PROBLEM: For the records below, please print exactly and only the lines from the one with "audiovisual independente marcam presença no" down to the one with "Ivaščenko e Vasil’ev", both ends included, omitting the pictures.

DATASET ENTRIES:
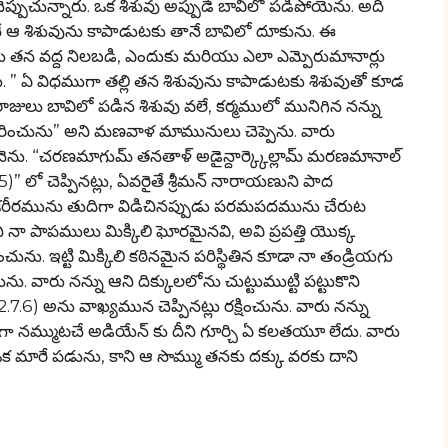
ున్నారు. ఒక శిశువు అప్పుడే బావిలో పడిపోయెను. అది
ే ఆ శిశువును కాపాడుటకు తానే బావిలో దూకును. ఈ
వద్ద నిలబడి, ఎందుకు మరియు ఎలా ఎమ్పెరుమానార్లు
ంచెను. ” ఏ విధముగా తల్లి తన శిశువును కాపాడుటకు శిశువుతో కూడ
ులు బావిలో పడిన శిశువు వలే, కర్మములో మునిగిన నన్ను
రించును” అని మణవాళ మామునులు చెప్పెను. వారు
నెను. “చరణమాగుమ్ తనతాళ్ అడైన్దార్క్కెల్లామ్ మరణమానాల్
5)” లో చెప్పినట్లు, ఏవరైతే శ్రీమన్ నారాయణుని పాద
క శరీరమును తుదిగా విడిచినప్పుడు పరమపదమును చేరుట
 నా పాపములు మిక్కిలి ఘోరమైనవి, అవి ప్రపత్తి యొక్క
 ఇట్టి మిక్కిలి కఠినమైన పరిస్థితిన కూడా నా తండ్రియగు
ారు నన్ను ఆని దిక్కులలోను చుట్టుముట్టి పట్టుకొని
7.6) అను వాఖ్యమున చెప్పినట్లు రక్షించును. వారు నన్ను
ా నమ్ముటచే అడియేన్ కు దీని గూర్చి ఏ కలతయూ లేదు. వారు
 ఒక మారే పడును, కాని ఆ సొమ్ము తనకు దక్కు వరకు దాని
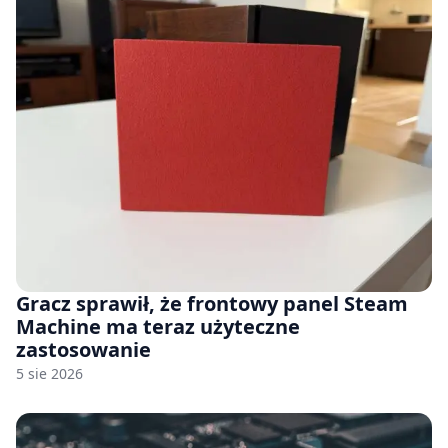
Gracz sprawił, że frontowy panel Steam
Machine ma teraz użyteczne
zastosowanie
5 sie 2026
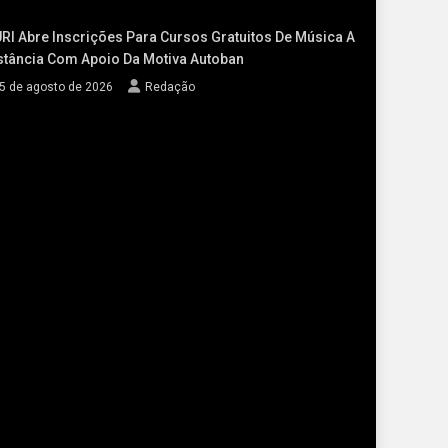
RI Abre Inscrições Para Cursos Gratuitos De Música A
stância Com Apoio Da Motiva Autoban
5 de agosto de 2026
Redação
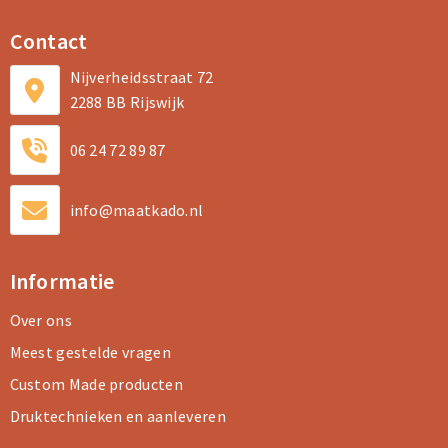
Contact
Nijverheidsstraat 72
2288 BB Rijswijk
06 24 72 89 87
info@maatkado.nl
Informatie
Over ons
Meest gestelde vragen
Custom Made producten
Druktechnieken en aanleveren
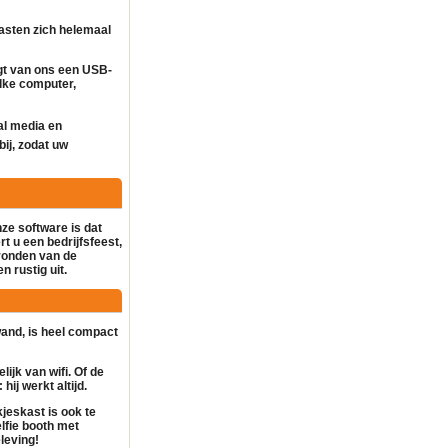
asten zich helemaal
gt van ons een USB-
lke computer,
al media en
bij, zodat uw
nze software is dat
t u een bedrijfsfeest,
gronden van de
n rustig uit.
rwand, is heel compact
lijk van wifi. Of de
hij werkt altijd.
kjeskast
is ook te
lfie booth
met
leving!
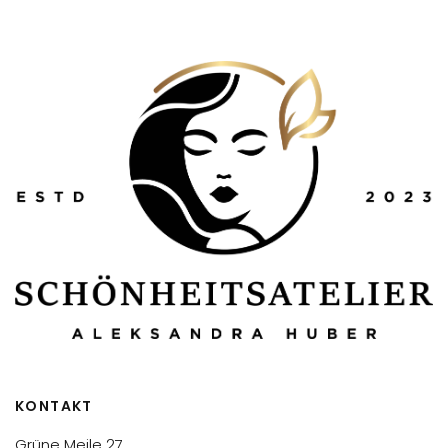
KONTAKT
Grüne Meile 27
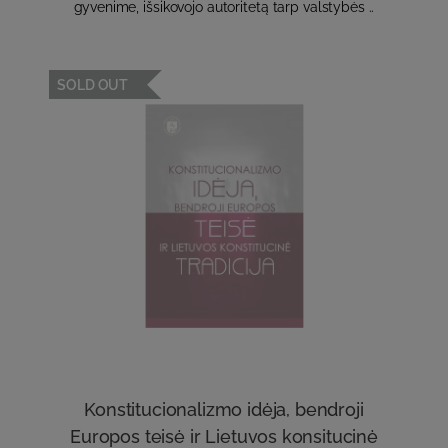
gyvenime, išsikovojo autoritetą tarp valstybės ..
SOLD OUT
Konstitucionalizmo idėja, bendroji
Europos teisė ir Lietuvos konsitucinė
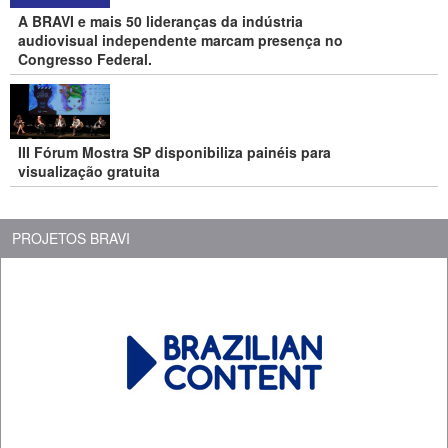
A BRAVI e mais 50 lideranças da indústria
audiovisual independente marcam presença no
Congresso Federal.
III Fórum Mostra SP disponibiliza painéis para
visualização gratuita
PROJETOS BRAVI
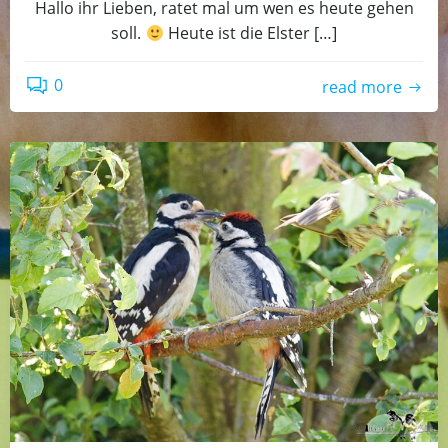
Hallo ihr Lieben, ratet mal um wen es heute gehen
soll.
Heute ist die Elster […]
0
read more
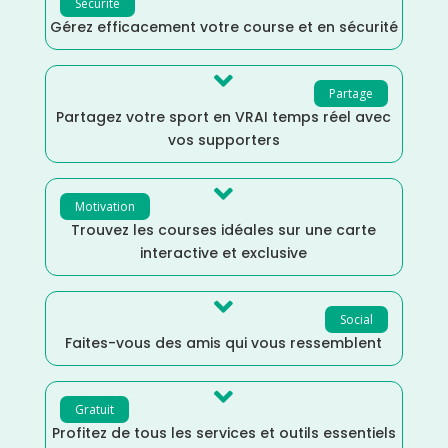
Sécurité
Gérez efficacement votre course et en sécurité

Partage
Partagez votre sport en VRAI temps réel avec
vos supporters

Motivation
Trouvez les courses idéales sur une carte
interactive et exclusive

Social
Faites-vous des amis qui vous ressemblent

Gratuit
Profitez de tous les services et outils essentiels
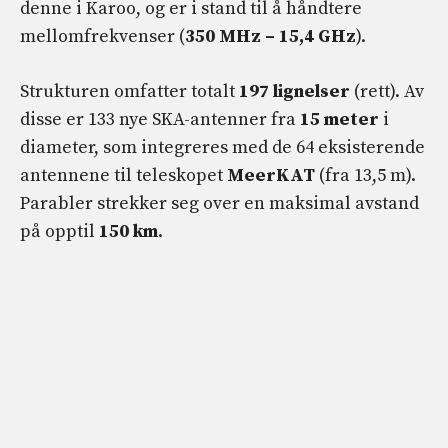
denne i Karoo, og er i stand til å håndtere
mellomfrekvenser (
350 MHz – 15,4 GHz
).
Strukturen omfatter totalt
197 lignelser
(rett). Av
disse er 133 nye SKA-antenner fra
15 meter
i
diameter, som integreres med de 64 eksisterende
antennene til teleskopet
MeerKAT
(fra 13,5 m).
Parabler strekker seg over en maksimal avstand
på opptil
150 km
.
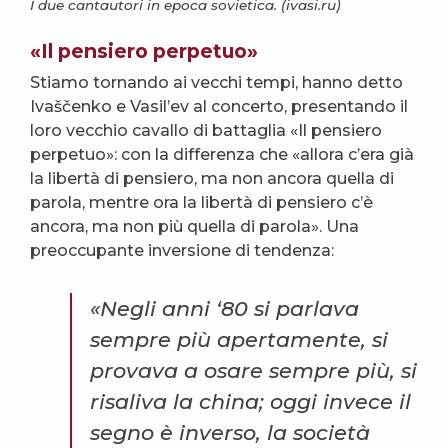
I due cantautori in epoca sovietica. (ivasi.ru)
«Il pensiero perpetuo»
Stiamo tornando ai vecchi tempi, hanno detto
Ivaščenko e Vasil’ev al concerto, presentando il
loro vecchio cavallo di battaglia «Il pensiero
perpetuo»: con la differenza che «allora c’era già
la libertà di pensiero, ma non ancora quella di
parola, mentre ora la libertà di pensiero c’è
ancora, ma non più quella di parola». Una
preoccupante inversione di tendenza:
«Negli anni ‘80 si parlava
sempre più apertamente, si
provava a osare sempre più, si
risaliva la china; oggi invece il
segno è inverso, la società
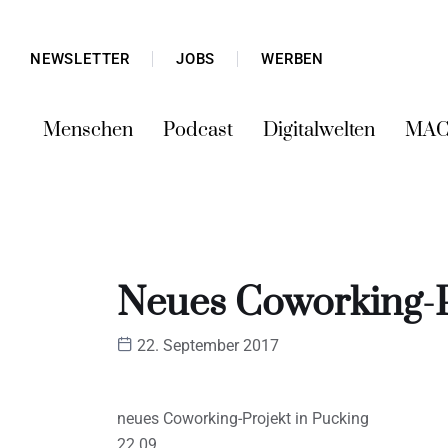
NEWSLETTER
JOBS
WERBEN
Menschen
Podcast
Digitalwelten
MAC
Neues Coworking-P
22. September 2017
neues Coworking-Projekt in Pucking
22.09.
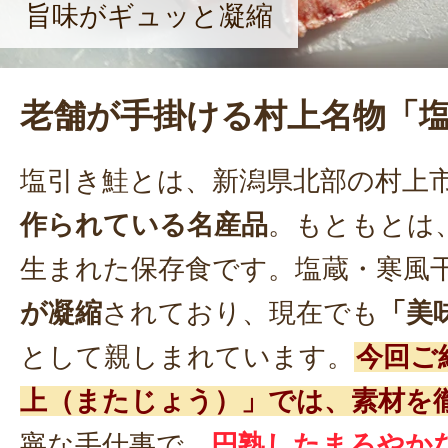
旨味がギュッと凝縮
老舗が手掛ける村上名物「
塩引き鮭とは、新潟県北部の村上
作られている名産品
。もともとは
生まれた保存食です。塩蔵・寒風
が凝縮
されており、現在でも
「美
として親しまれています。
今回ご
上（またじょう）」では、素材を
寧な手仕事で、
円熟したまろやか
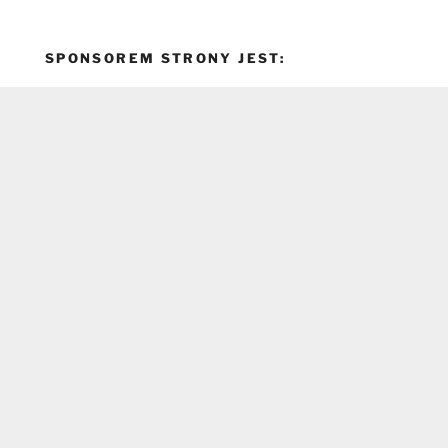
SPONSOREM STRONY JEST:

PROBLEM SOLUTION:
audiovisual independente marcam presença no
Congresso Federal.
III Fórum Mostra SP disponibiliza painéis para
visualização gratuita
PROJETOS BRAVI
Hallo ihr Lieben, ratet mal um wen es heute gehen
soll.
Heute ist die Elster […]
0
read more
Sécurité
Gérez efficacement votre course et en sécurité

Partage
Partagez votre sport en VRAI temps réel avec
vos supporters

Motivation
Trouvez les courses idéales sur une carte
interactive et exclusive

Social
Faites-vous des amis qui vous ressemblent

Gratuit
Profitez de tous les services et outils essentiels
denne i Karoo, og er i stand til å håndtere
mellomfrekvenser (
350 MHz – 15,4 GHz
).
Strukturen omfatter totalt
197 lignelser
(rett). Av
disse er 133 nye SKA-antenner fra
15 meter
i
diameter, som integreres med de 64 eksisterende
antennene til teleskopet
MeerKAT
(fra 13,5 m).
Parabler strekker seg over en maksimal avstand
på opptil
150 km
.
I due cantautori in epoca sovietica. (ivasi.ru)
«Il pensiero perpetuo»
Stiamo tornando ai vecchi tempi, hanno detto
Ivaščenko e Vasil’ev al concerto, presentando il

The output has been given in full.